Indeed they do sell them in different sizes. If you don't have a vernier (sold in Poundland) per picture below for measuring tube diameter, you can wind a piece of thin light coloured cotton a few times tightly around the downtube near the front mech, and use a thin marker pen or some such to draw a thin line vertically down across them. When you have unwound the cotton measure the distance between adjacent marks in mm (should all be roughly equal if done right) and divide by 3.14. That would be the diameter of your downtube (because tube circumference is 3.14 times diameter) and is the size for which front mechs are sold.

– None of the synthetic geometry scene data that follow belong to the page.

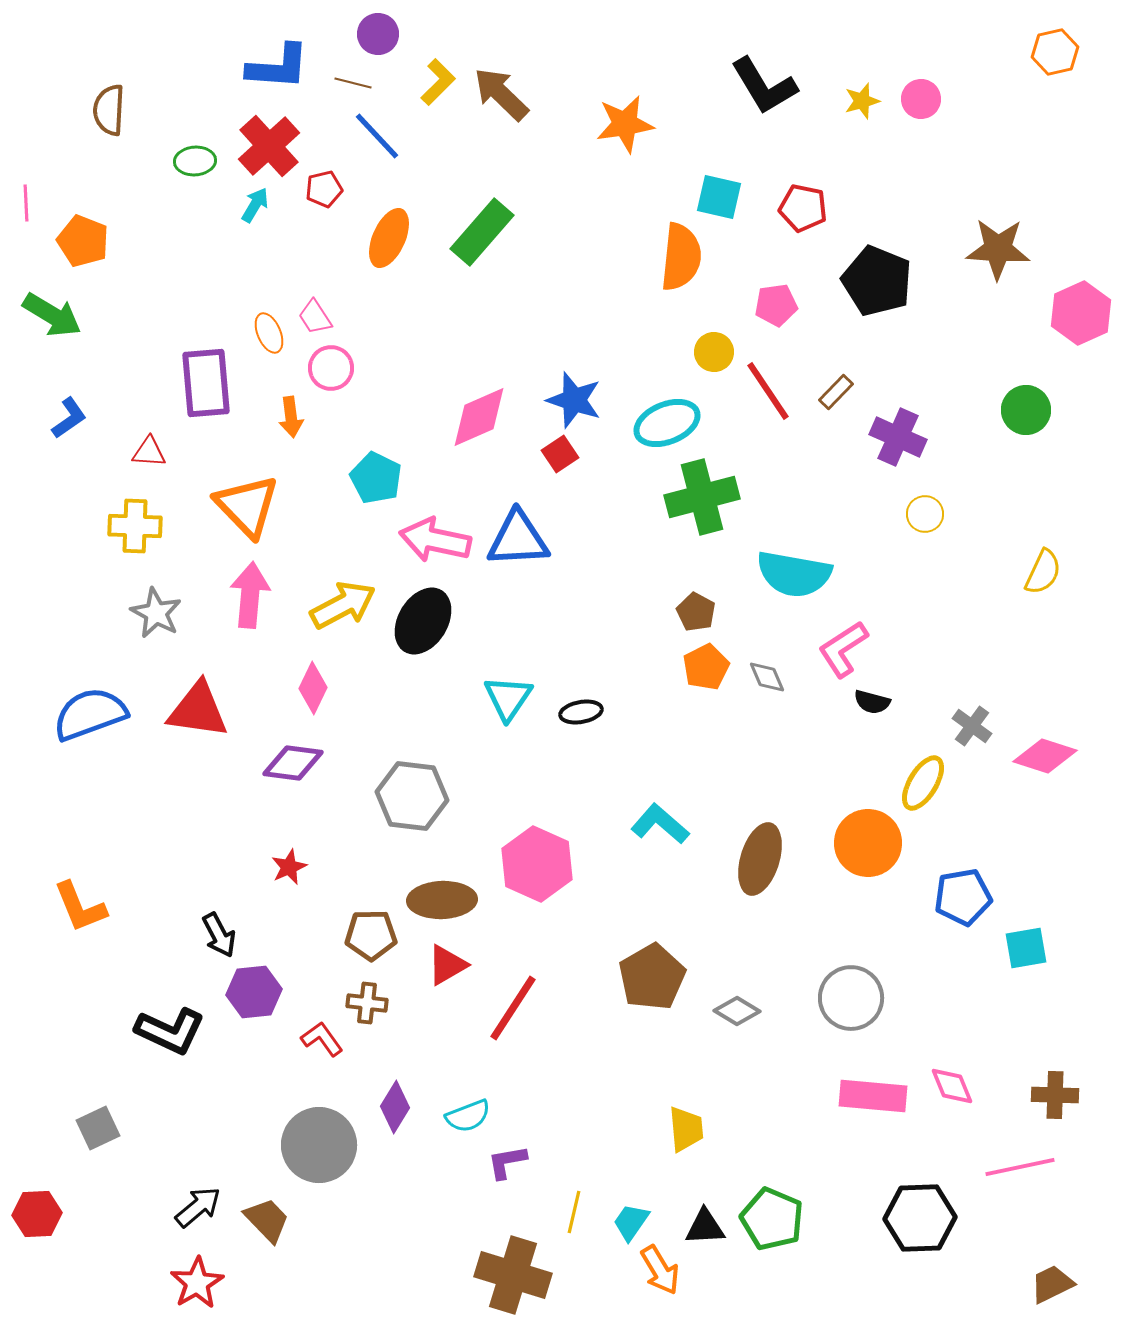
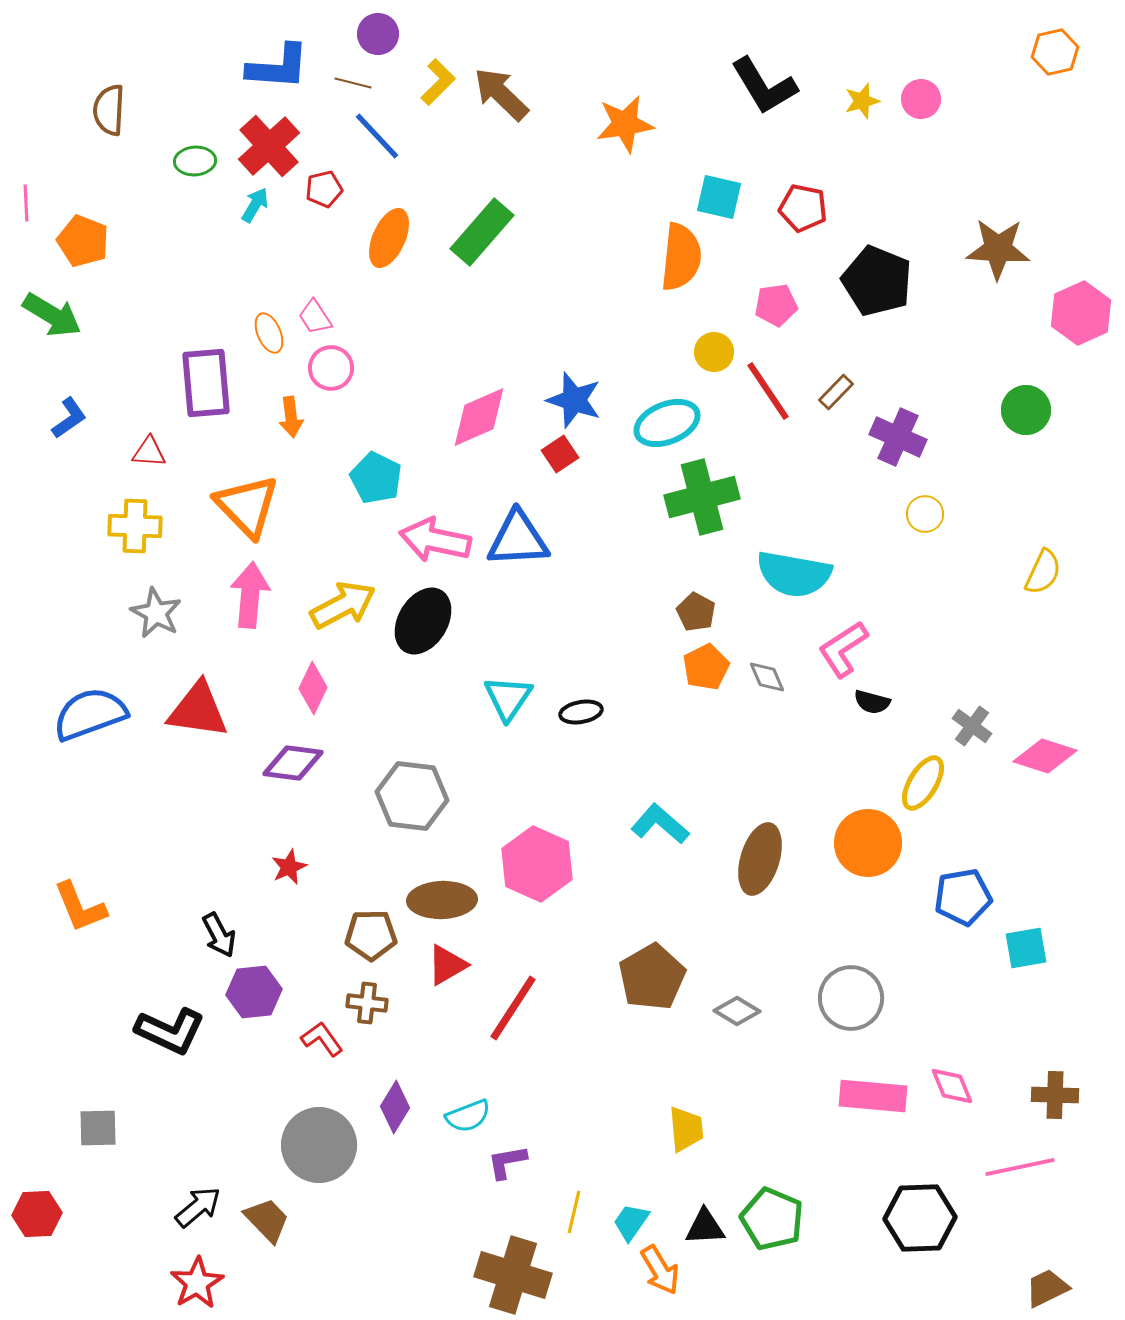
gray square at (98, 1128): rotated 24 degrees clockwise
brown trapezoid at (1052, 1284): moved 5 px left, 4 px down
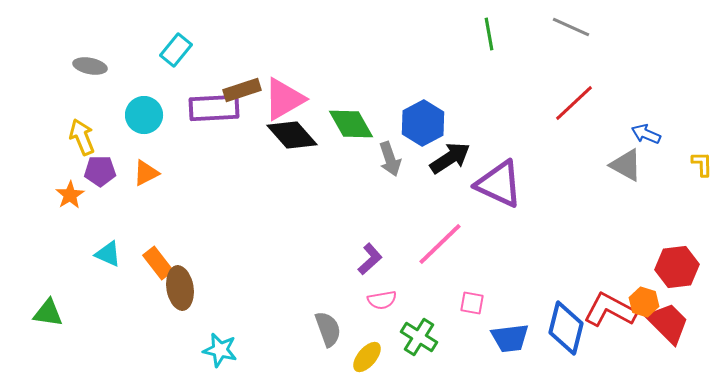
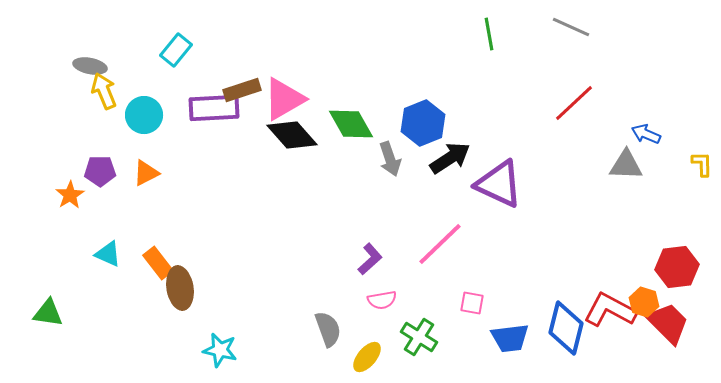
blue hexagon: rotated 6 degrees clockwise
yellow arrow: moved 22 px right, 46 px up
gray triangle: rotated 27 degrees counterclockwise
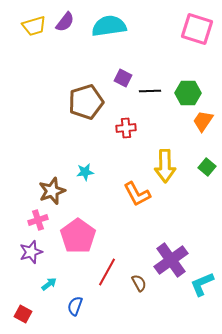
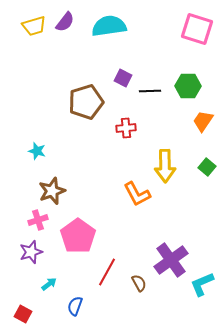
green hexagon: moved 7 px up
cyan star: moved 48 px left, 21 px up; rotated 24 degrees clockwise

Downtubes generally come in 28.6mm, 31.8mm or 34.9mm which are approx 10% apart so the above method should be accurate enough to figure out which one you have/need.



800px-vernier_caliper.png
 

fossyant

Ride It Like You Stole It!
Location
South Manchester
You should be able to salvage the mech with some TLC. Front mechs don't do much. Advice is give a squirt with WD40 after any crappy rides just on the pivots.
 
Last winter my Deore front mech seized due to salt and grit.
It did take some work to properly un-seize it, but lashings of wd40 (& custard
rolleyes.gif
) and manually pulling and pushing the mech back and forth, followed by more wd40 got it free and smooth again in the end.

I would probably have done just as well by taking it off and moving it around in a bath of hot soapy water tbh. But the main thing is, you have grit in the joint and it needs to be washed\worked out.
 

Zoiders

New Member
Indeed they do sell them in different sizes. If you don't have a vernier (sold in Poundland) per picture below for measuring tube diameter, you can wind a piece of thin light coloured cotton a few times tightly around the downtube near the front mech, and use a thin marker pen or some such to draw a thin line vertically down across them. When you have unwound the cotton measure the distance between adjacent marks in mm (should all be roughly equal if done right) and divide by 3.14. That would be the diameter of your downtube (because tube circumference is 3.14 times diameter) and is the size for which front mechs are sold.

Downtubes generally come in 28.6mm, 31.8mm or 34.9mm which are approx 10% apart so the above method should be accurate enough to figure out which one you have/need.



800px-vernier_caliper.png
As I said it's a MTB mech.

http://www.chainreac...x?ModelID=12580

One size, spacers provided.

No maths or extra tools involved at all.